With state legislatures finalizing district maps throughout the country to prepare for the 2022 elections just 10 months from now, no one knows who has the advantage. The Times angsts that it looks bad for everyone:

It’s not yet clear which party will ultimately benefit more from this year’s bumper crop of safe seats, or whether President Biden’s sagging approval ratings might endanger Democrats whose districts haven’t been considered competitive. Republicans control the mapmaking for more than twice as many districts as Democrats, leaving many in the G.O.P. to believe that the party can take back the House majority after four years of Democratic control largely by drawing favorable seats.

the far greater number of districts drawn to be overwhelmingly safe for one party is likely to limit how many seats will flip — even in a so-called wave election.

“The parties are contributing to more and more single-party districts and taking the voters out of the equation,” said former Representative Tom Davis, who led the House Republicans’ campaign arm during the 2001 redistricting cycle. “November becomes a constitutional formality.”

In the 29 states where maps have been completed and not thrown out by courts, there are just 22 districts that either Mr. Biden or Mr. Trump won by five percentage points or less, according to data from the Brennan Center for Justice, a research institute.

Josh Marshall thinks the Democrats may actually come out ahead in 2024 and beyond:

far from the doomsaying, it looks like Democrats will basically hold their own and end up with a national map that is slightly more favorable to them than the current one. This is no fluke of course. It’s the product of an incredible amount of hard work across the country by the people who were saying how bad it might end up. It doesn’t mean the doomsaying was wrong. Kate Riga explained the various factors that went into this outcome in this post from late December. State and federal courts have been a bit less generous with Republican gerrymanders than expected – including racial gerrymanders. Republican states that had opted for commissions or other reforms held to the spirit of those reforms a bit more than expected. Democrats meanwhile pushed their advantage in the few states where they were able. New York is the key example here.

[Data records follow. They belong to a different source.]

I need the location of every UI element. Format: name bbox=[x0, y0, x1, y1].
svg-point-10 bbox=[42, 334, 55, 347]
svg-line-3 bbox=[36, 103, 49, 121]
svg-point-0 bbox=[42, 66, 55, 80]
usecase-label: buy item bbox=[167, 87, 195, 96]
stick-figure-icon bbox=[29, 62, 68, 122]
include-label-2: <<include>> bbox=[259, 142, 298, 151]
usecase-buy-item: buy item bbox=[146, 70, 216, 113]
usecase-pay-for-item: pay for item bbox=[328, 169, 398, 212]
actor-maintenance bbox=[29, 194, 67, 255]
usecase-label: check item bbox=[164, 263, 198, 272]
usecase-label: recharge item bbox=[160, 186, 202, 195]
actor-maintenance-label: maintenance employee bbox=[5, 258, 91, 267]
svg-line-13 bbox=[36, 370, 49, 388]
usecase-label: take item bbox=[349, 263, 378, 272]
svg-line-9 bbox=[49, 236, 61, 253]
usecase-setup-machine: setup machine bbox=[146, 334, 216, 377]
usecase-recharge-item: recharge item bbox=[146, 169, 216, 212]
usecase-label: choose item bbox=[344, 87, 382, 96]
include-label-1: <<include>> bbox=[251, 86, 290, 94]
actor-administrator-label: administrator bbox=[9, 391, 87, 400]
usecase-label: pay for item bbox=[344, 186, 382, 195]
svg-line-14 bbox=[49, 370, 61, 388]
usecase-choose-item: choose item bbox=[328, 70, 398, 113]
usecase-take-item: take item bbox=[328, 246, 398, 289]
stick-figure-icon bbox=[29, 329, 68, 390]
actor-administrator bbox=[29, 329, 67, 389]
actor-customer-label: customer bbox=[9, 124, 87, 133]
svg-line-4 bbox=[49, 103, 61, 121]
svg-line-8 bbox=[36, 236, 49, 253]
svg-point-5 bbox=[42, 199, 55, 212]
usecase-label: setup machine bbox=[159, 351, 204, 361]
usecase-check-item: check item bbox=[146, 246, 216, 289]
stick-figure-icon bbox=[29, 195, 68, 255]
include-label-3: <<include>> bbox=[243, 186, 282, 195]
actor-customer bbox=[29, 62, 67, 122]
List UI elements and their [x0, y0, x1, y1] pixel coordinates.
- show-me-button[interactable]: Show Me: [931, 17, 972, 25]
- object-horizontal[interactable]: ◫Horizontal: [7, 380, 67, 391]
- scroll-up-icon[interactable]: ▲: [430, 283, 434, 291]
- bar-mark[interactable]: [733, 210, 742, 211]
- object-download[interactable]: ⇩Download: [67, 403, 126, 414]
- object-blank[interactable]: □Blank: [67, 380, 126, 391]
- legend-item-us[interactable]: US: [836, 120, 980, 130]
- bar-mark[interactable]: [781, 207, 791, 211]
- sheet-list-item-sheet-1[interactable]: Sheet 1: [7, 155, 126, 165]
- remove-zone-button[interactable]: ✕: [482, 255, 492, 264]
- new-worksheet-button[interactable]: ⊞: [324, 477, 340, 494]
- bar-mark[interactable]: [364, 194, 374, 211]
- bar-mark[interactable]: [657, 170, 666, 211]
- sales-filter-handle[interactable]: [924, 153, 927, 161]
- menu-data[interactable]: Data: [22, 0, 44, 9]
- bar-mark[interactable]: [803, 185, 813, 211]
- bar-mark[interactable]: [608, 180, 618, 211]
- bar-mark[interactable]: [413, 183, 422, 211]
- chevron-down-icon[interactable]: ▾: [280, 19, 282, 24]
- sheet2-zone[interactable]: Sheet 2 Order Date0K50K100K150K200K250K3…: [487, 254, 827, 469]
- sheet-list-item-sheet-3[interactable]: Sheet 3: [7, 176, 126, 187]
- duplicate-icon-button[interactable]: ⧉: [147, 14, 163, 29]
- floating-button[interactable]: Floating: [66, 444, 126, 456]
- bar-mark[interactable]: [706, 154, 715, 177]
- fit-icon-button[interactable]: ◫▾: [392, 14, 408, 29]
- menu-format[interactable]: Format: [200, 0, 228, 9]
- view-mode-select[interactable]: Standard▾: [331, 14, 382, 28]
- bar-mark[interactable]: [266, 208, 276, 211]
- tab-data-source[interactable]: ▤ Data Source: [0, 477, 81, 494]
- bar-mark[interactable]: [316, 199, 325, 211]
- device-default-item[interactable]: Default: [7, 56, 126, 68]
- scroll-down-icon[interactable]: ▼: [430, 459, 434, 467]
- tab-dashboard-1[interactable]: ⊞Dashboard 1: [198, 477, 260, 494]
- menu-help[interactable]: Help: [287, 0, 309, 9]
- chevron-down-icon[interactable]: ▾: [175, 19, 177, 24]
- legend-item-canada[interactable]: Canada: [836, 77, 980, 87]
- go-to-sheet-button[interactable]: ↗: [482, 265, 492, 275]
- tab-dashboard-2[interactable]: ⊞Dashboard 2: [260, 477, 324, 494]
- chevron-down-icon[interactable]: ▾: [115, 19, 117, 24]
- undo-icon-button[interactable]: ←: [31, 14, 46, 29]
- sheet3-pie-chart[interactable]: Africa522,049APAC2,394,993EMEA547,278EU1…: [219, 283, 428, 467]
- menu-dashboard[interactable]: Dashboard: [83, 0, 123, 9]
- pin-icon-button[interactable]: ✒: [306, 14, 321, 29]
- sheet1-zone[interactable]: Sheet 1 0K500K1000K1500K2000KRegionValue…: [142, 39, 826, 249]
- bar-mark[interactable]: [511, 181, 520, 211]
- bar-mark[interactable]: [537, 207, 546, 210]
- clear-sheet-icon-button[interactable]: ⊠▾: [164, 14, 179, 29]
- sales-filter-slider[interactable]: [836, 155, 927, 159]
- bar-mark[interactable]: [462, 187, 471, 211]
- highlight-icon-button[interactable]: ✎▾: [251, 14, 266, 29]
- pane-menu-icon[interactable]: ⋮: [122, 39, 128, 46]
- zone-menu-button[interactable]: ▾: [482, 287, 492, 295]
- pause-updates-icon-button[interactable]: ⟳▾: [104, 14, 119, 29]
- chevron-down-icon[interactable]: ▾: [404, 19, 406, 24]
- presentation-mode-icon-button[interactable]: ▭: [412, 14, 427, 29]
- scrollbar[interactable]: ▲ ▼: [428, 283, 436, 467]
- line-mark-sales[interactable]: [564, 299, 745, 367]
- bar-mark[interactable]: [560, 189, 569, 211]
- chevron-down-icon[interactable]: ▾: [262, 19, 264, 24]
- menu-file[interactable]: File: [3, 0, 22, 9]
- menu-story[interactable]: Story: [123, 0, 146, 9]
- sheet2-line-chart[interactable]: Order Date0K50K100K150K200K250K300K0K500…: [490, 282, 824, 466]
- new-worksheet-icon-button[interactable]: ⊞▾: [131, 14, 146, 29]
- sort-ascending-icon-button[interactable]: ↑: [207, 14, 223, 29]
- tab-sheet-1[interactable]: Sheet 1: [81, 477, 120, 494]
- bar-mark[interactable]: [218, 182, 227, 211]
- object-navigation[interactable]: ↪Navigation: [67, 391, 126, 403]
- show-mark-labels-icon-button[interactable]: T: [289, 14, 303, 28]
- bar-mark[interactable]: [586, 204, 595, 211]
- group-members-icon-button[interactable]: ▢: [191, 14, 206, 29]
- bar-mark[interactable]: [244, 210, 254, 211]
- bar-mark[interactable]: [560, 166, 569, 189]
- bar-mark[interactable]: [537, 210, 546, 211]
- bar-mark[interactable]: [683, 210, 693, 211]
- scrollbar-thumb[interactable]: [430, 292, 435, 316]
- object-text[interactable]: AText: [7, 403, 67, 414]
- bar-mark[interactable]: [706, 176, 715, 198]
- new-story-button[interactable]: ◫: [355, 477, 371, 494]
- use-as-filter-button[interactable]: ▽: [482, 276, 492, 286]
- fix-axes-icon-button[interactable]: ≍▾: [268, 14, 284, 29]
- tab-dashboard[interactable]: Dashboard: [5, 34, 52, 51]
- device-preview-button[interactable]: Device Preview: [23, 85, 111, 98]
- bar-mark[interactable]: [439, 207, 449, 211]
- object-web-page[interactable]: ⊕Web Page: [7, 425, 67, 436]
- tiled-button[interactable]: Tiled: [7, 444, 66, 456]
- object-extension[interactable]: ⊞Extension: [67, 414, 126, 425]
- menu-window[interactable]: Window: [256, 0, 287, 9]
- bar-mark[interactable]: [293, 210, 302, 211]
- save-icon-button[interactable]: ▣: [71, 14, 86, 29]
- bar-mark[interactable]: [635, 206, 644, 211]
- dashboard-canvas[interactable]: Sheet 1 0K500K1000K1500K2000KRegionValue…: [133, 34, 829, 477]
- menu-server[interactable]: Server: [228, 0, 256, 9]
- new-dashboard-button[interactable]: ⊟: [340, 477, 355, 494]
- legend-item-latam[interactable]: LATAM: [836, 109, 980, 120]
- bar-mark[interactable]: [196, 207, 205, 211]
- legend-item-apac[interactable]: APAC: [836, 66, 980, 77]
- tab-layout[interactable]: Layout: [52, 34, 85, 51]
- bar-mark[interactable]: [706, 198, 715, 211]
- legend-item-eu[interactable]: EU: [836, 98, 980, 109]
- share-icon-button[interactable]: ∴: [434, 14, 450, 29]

Another key overarching trend is that in a number of states Republicans just didn’t quite go for it in the way that some observers expected. They didn’t push for every last advantage. But as Kate notes in that article one key reason is that in purple-trending states those advantages got harder to manage. It became harder to figure out where to put growing numbers of voters of color or white voters who were trending more liberal. This means, if you looked closely, Republicans were using the gerrymandering opportunity less to seek new advantage and more to shore up existing seats. That has led to a new national map which is both better for Democrats and also less competitive overall.

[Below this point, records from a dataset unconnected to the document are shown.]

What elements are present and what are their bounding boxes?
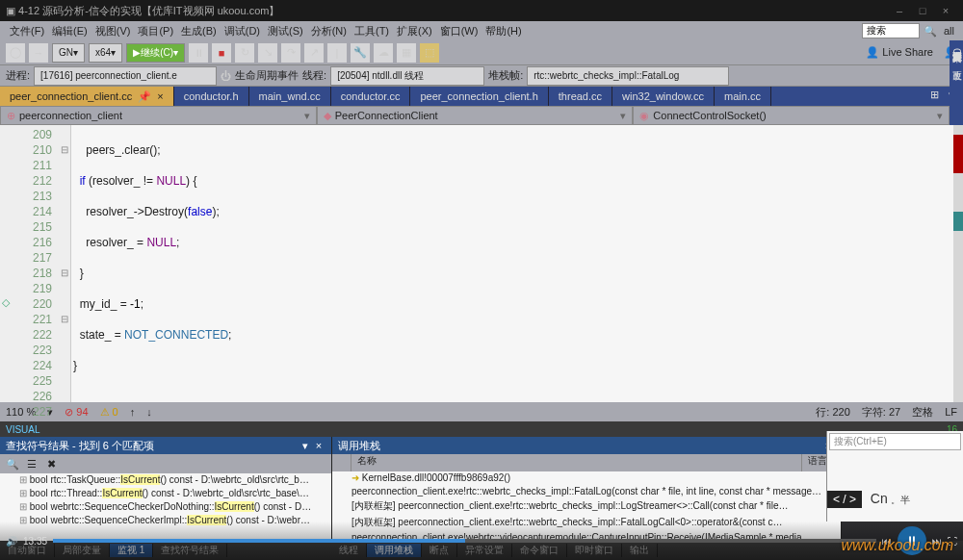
step-into-icon[interactable]: ↘ xyxy=(258,43,277,63)
restart-icon[interactable]: ↻ xyxy=(235,43,254,63)
col-name[interactable]: 名称 xyxy=(351,454,802,471)
thread-select[interactable]: [20504] ntdll.dll 线程 xyxy=(330,66,484,86)
menu-analyze[interactable]: 分析(N) xyxy=(311,24,347,38)
search-box[interactable]: 搜索(Ctrl+E) xyxy=(829,433,961,450)
list-item[interactable]: ⊞ bool webrtc::SequenceCheckerDoNothing:… xyxy=(0,500,331,514)
vol-icon[interactable]: 🔊 xyxy=(6,536,17,547)
callstack-title: 调用堆栈 xyxy=(338,439,380,453)
stackframe-select[interactable]: rtc::webrtc_checks_impl::FatalLog xyxy=(527,66,729,86)
fold-margin[interactable]: ⊟⊟⊟ xyxy=(58,125,71,402)
tree-icon[interactable]: ☰ xyxy=(23,458,40,471)
menu-window[interactable]: 窗口(W) xyxy=(440,24,479,38)
list-item[interactable]: ⊞ bool rtc::TaskQueue::IsCurrent() const… xyxy=(0,473,331,487)
tab-conductor-cc[interactable]: conductor.cc xyxy=(331,87,411,106)
process-label: 进程: xyxy=(6,68,30,83)
menu-bar[interactable]: 文件(F) 编辑(E) 视图(V) 项目(P) 生成(B) 调试(D) 测试(S… xyxy=(0,21,963,40)
video-controls[interactable]: 🔊 13:35 ⏮ ⏸ ⏭ ⛶ xyxy=(0,522,963,560)
close-icon[interactable]: × xyxy=(157,90,163,102)
tab-win32-window-cc[interactable]: win32_window.cc xyxy=(612,87,715,106)
search-all: all xyxy=(944,25,954,37)
tab-main-wnd-cc[interactable]: main_wnd.cc xyxy=(249,87,331,106)
find-icon[interactable]: 🔍 xyxy=(4,458,21,471)
menu-ext[interactable]: 扩展(X) xyxy=(397,24,432,38)
layout-icon[interactable]: ▦ xyxy=(397,43,416,63)
tab-peer-connection-client-h[interactable]: peer_connection_client.h xyxy=(410,87,548,106)
thread-label: 线程: xyxy=(302,68,326,83)
menu-edit[interactable]: 编辑(E) xyxy=(52,24,88,38)
lifecycle-icon[interactable]: ⏻ xyxy=(221,70,231,82)
gutter: 2092102112122132142152162172182192202212… xyxy=(0,125,58,402)
cursor-col: 字符: 27 xyxy=(862,405,900,420)
watermark: www.ukoou.com xyxy=(842,537,954,554)
nav-up-icon[interactable]: ↑ xyxy=(130,406,136,418)
lifecycle-label: 生命周期事件 xyxy=(235,68,299,83)
code-tag-icon: < / > xyxy=(827,491,862,508)
table-row[interactable]: peerconnection_client.exe!rtc::webrtc_ch… xyxy=(332,485,841,498)
pin-icon[interactable]: ▾ xyxy=(299,440,312,452)
stop-icon[interactable]: ■ xyxy=(212,43,231,63)
ime-half: 。半 xyxy=(891,495,910,505)
nav-back-icon[interactable]: ◯ xyxy=(6,43,25,63)
nav-fwd-icon[interactable]: → xyxy=(29,43,48,63)
live-share-button[interactable]: 👤 Live Share xyxy=(866,46,933,59)
close-button[interactable]: × xyxy=(934,5,957,16)
platform-select[interactable]: x64 ▾ xyxy=(89,43,122,63)
scope-method[interactable]: ◉ConnectControlSocket()▾ xyxy=(633,106,950,125)
indent[interactable]: 空格 xyxy=(912,405,933,420)
highlight-icon[interactable]: ⬚ xyxy=(420,43,439,63)
warning-count[interactable]: ⚠ 0 xyxy=(100,406,118,419)
lineending[interactable]: LF xyxy=(945,406,957,418)
list-item[interactable]: ⊞ bool rtc::Thread::IsCurrent() const - … xyxy=(0,487,331,500)
stackframe-label: 堆栈帧: xyxy=(488,68,523,83)
pause-icon[interactable]: ⏸ xyxy=(189,43,208,63)
code-editor[interactable]: peers_.clear(); if (resolver_ != NULL) {… xyxy=(71,125,963,402)
tab-conductor-h[interactable]: conductor.h xyxy=(174,87,249,106)
continue-button[interactable]: ▶ 继续(C) ▾ xyxy=(126,43,185,63)
tab-peer-connection-client-cc[interactable]: peer_connection_client.cc📌× xyxy=(0,87,174,106)
menu-view[interactable]: 视图(V) xyxy=(95,24,131,38)
vs-logo: ▣ xyxy=(6,5,15,17)
process-select[interactable]: [17616] peerconnection_client.e xyxy=(34,66,217,86)
table-row[interactable]: [内联框架] peerconnection_client.exe!rtc::we… xyxy=(332,498,841,515)
window-title: 4-12 源码分析-信令的实现【优库IT视频网 ukoou.com】 xyxy=(18,4,279,18)
menu-build[interactable]: 生成(B) xyxy=(181,24,217,38)
toolbox-icon[interactable]: 🔧 xyxy=(351,43,370,63)
close-icon[interactable]: × xyxy=(312,440,325,451)
scope-project[interactable]: ⊕peerconnection_client▾ xyxy=(0,106,317,125)
menu-project[interactable]: 项目(P) xyxy=(138,24,173,38)
scrollbar-minimap[interactable] xyxy=(953,125,963,402)
cursor-line: 行: 220 xyxy=(816,405,849,420)
search-input[interactable] xyxy=(862,23,920,38)
min-button[interactable]: – xyxy=(888,5,911,16)
solution-explorer-thumb[interactable]: 搜索(Ctrl+E) < / > Cn 。半 xyxy=(826,431,963,522)
search-icon[interactable]: 🔍 xyxy=(924,25,937,38)
menu-file[interactable]: 文件(F) xyxy=(10,24,44,38)
video-progress[interactable] xyxy=(53,539,876,543)
current-line-icon: ◇ xyxy=(2,296,10,309)
nav-down-icon[interactable]: ↓ xyxy=(146,406,152,418)
tab-main-cc[interactable]: main.cc xyxy=(715,87,771,106)
symbol-results-title: 查找符号结果 - 找到 6 个匹配项 xyxy=(6,439,154,453)
max-button[interactable]: □ xyxy=(911,5,934,16)
step-out-icon[interactable]: ↗ xyxy=(304,43,324,63)
menu-help[interactable]: 帮助(H) xyxy=(485,24,521,38)
video-time: 13:35 xyxy=(23,536,47,547)
menu-tools[interactable]: 工具(T) xyxy=(354,24,389,38)
step-over-icon[interactable]: ↷ xyxy=(281,43,300,63)
clear-icon[interactable]: ✖ xyxy=(42,458,60,471)
ime-cn: Cn xyxy=(871,491,888,506)
sep: | xyxy=(327,43,347,63)
vim-mode: VISUAL xyxy=(6,424,40,435)
config-select[interactable]: GN ▾ xyxy=(52,43,85,63)
menu-debug[interactable]: 调试(D) xyxy=(224,24,260,38)
cloud-icon[interactable]: ☁ xyxy=(374,43,393,63)
tab-thread-cc[interactable]: thread.cc xyxy=(549,87,612,106)
menu-test[interactable]: 测试(S) xyxy=(268,24,303,38)
split-icon[interactable]: ⊞ xyxy=(926,89,942,104)
table-row[interactable]: ➜ KernelBase.dll!00007fffb9869a92() xyxy=(332,471,841,485)
scope-class[interactable]: ◆PeerConnectionClient▾ xyxy=(317,106,634,125)
pin-icon[interactable]: 📌 xyxy=(138,90,151,103)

Of course, given the technology available to both parties, and the belief stoked by Republicans but now more and more felt by Democrats that every election could be the last, neither party has an incentive to lay down arms and find a more fair system.

We have to fix this, though. I believe something will shift after 2024, especially if the XPOTUS gets back into the race. I just don't know whether the shift will benefit the country or not.